In the last decades of the Soviet era, the struggle for the freedom of artistic creation was a major feature in the epic of liberation. Regimes throughout the Soviet bloc responded to innovations in art and literature by imprisoning artists and authors, trashing art shows, confiscating manuscripts, and censoring books. Under Saudi rule, social change is expressed in cultural turmoil, but takes a different form. Faced with the very real possibility of losing their power and funding as state clerics, the Wahhabis, who still control large areas of the Saudi state, are fighting back--and the extremists have responded to pressure by an increased, even frenzied, effort to liquidate the original religious and architectural legacy of the kingdom.

In the cultural realm, this could be Wahhabism's last stand--just as the persecution of dissident writers marked the death agony of Russian communism. The difference is that the Communists feared the works of living people; the Saudi-Wahhabis are terrified at the survival of the Islamic past.

This has resulted in, among other things, construction projects that have undermined the Grand Mosque here in Mecca, leaving it unstable. In August 2002, the minaret at the Medina mosque-tomb of Ali al-Uraidh, a son of Jaafar al-Sadiq (702-765), was dynamited. (Jaafar al-Sadiq is considered the sixth imam, or religious guide, for the majority of Shia Muslims, and was the founder of Shia jurisprudence.) The razing of the vast graveyard of Jannat al-Baqi in Medina, where many of Muhammad's companions were buried, is well documented. The location was first assaulted by the Wahhabis in the 19th century, and again with the Saudi takeover of Mecca and Medina in 1924.

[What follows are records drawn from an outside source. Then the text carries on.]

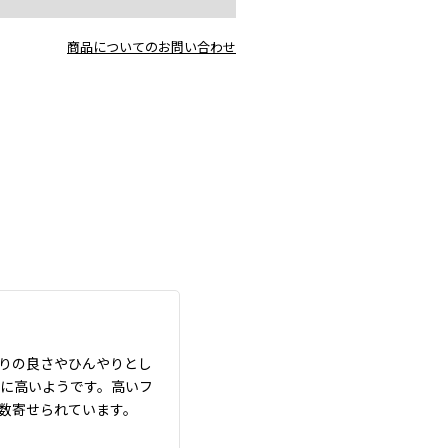
商品についてのお問い合わせ
りの良さやひんやりとし
に高いようです。高いフ
数寄せられています。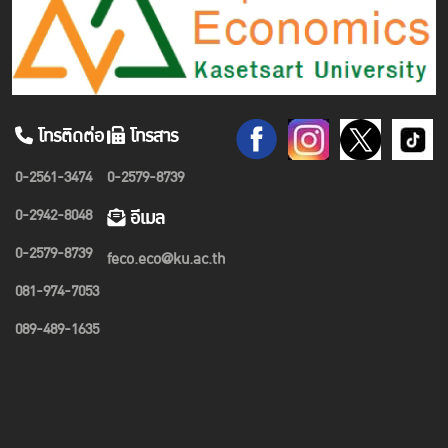
โทรติดต่อ
โทรสาร
0-2561-3474
0-2579-8739
0-2942-8048
อีเมล
0-2579-8739
feco.eco@ku.ac.th
081-974-7053
089-489-1635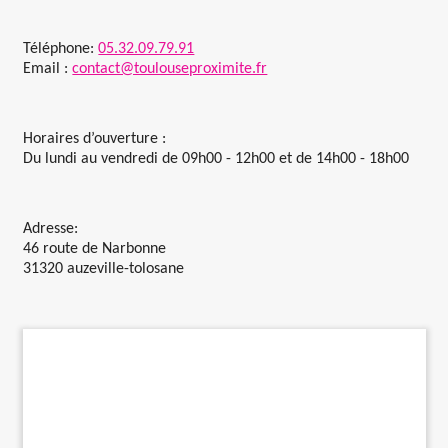
Travaux
Téléphone:
05.32.09.79.91
Email :
contact@toulouseproximite.fr
Evénementiel
Horaires d’ouverture :
Santé
Du lundi au vendredi de 09h00 - 12h00 et de 14h00 - 18h00
Plus
Adresse:
46 route de Narbonne
31320 auzeville-tolosane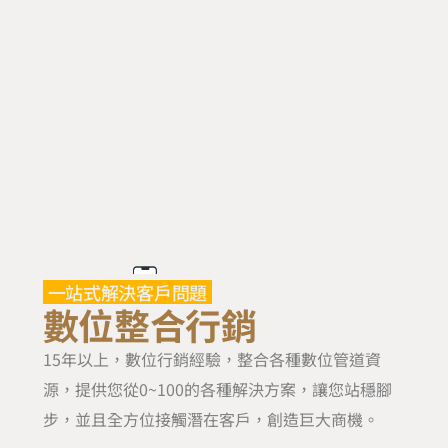
一站式解決客戶問題
數位整合行銷
15年以上，數位行銷經驗，整合各種數位管道資
源，提供您從0~100的各種解決方案，讓您站穩腳
步，並且全方位接觸潛在客戶，創造巨大商機。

In 2002 the Ottoman-era Ajyad fortress, overlooking the Grand Mosque in Mecca, was demolished. The fortress was knocked down to make way for an apartment complex, called the Zam Zam Towers. The Saudi Islamic Affairs minister, Saleh Al-Sheikh, had promised that the fortress would be rebuilt in its original form. (The plot of land earmarked for the Towers was formerly under the control of pious endowments, a form of Islamic charitable institution. Some had been established by King Ibn Saud for the maintenance of the Mecca mosques.) But the sanctity of mosques proved little resistant to the sanctity of profits for the Bin Laden Group and its Wahhabi accomplices. Even more bizarre, the Zam Zam Towers are named for the famous well of Zam Zam, for which Mecca is known throughout the Muslim world. But the sources of the well have been diverted by Saudi Bin Laden builders, so that the well of Zam Zam may soon disappear altogether.

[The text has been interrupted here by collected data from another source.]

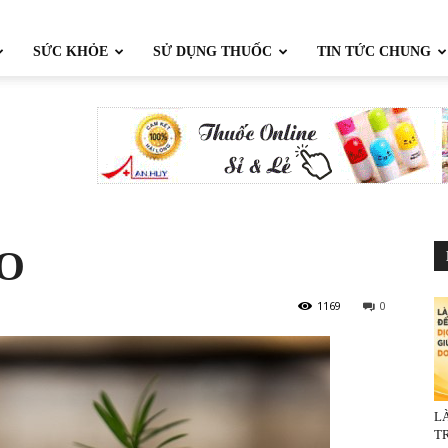
SỨC KHỎE
SỬ DỤNG THUỐC
TIN TỨC CHUNG
O
1169
0
L
TR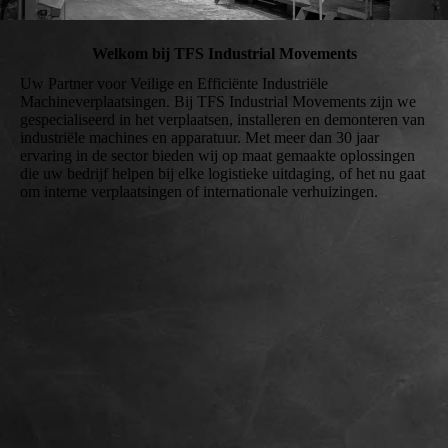
Welkom bij TFS Industrial Movements
Uw Partner voor Veilige en Efficiënte Industriële
Machineverplaatsingen. Bij TFS Industrial Movements zijn we
gespecialiseerd in het verplaatsen, installeren en demonteren van
industriële machines en apparatuur. Met meer dan 30 jaar
ervaring in de sector bieden wij op maat gemaakte oplossingen
die uw bedrijf helpen bij elke logistieke uitdaging, of het nu gaat
om interne verplaatsingen of internationale verhuizingen.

The grave of Muhammad's mother, Amina bint Wahb, has been bulldozed and soaked with gasoline. The house of Abu Bakr Siddiq, the closest companion of Muhammad--and the first of the "four rightly-guided caliphs," or immediate successors as leader of the Muslims--has been replaced by the Mecca Hilton Hotel. In Medina, of seven famous mosques erected near the site of the Battle of the Trench, in which Muhammad participated, five have been destroyed. An automatic teller machine now sits in the area. The two remaining mosques are also due for obliteration.

One of the most remarkable and, for Westerners and non-Wahhabi Muslims, shocking examples of the Saudi passion for destruction involves the house of Khadija, the wife of Muhammad, in which the couple lived while here in Mecca. The residence of Khadija was discovered in 1989 during excavations near the Grand Mosque, carried out in preparation for installation of a large paved area.